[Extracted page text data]
++++++++++++++++++++

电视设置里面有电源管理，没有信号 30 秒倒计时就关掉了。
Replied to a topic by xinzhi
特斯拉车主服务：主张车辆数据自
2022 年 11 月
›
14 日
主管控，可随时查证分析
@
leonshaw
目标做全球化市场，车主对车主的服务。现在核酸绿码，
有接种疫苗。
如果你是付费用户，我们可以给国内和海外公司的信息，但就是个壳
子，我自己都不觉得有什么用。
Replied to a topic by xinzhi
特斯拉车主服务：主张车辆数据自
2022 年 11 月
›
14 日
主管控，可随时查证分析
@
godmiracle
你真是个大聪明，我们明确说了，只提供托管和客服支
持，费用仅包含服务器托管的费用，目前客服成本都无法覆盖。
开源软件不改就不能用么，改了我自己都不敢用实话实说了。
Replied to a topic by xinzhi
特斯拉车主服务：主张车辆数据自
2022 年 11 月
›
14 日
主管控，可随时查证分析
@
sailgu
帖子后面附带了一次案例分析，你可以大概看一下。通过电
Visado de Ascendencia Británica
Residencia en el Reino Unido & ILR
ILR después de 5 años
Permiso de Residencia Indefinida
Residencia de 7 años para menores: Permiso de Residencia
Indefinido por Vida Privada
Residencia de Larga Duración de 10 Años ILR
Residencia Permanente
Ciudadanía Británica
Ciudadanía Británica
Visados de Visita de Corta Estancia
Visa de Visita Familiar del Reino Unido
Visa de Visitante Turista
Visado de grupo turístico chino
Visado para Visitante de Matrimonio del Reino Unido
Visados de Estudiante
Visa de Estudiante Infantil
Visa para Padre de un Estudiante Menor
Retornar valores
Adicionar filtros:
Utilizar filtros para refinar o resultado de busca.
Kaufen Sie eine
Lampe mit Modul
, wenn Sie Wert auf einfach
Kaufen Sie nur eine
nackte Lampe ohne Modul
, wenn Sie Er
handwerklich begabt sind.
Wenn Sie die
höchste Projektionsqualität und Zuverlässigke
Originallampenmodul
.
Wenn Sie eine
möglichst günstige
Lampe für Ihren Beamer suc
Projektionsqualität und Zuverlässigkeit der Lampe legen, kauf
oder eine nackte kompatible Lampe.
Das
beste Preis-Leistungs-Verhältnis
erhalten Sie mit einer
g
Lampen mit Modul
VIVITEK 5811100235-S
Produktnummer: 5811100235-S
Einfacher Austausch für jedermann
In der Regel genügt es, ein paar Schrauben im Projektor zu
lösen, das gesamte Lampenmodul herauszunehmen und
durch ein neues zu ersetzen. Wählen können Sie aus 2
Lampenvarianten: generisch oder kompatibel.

++++++++++++++++++++

## [ASSIGNMENT]
Looking at the entries above, report how many of their lines include "para", and add nothing else.

## [PROBLEM SOLUTION]
4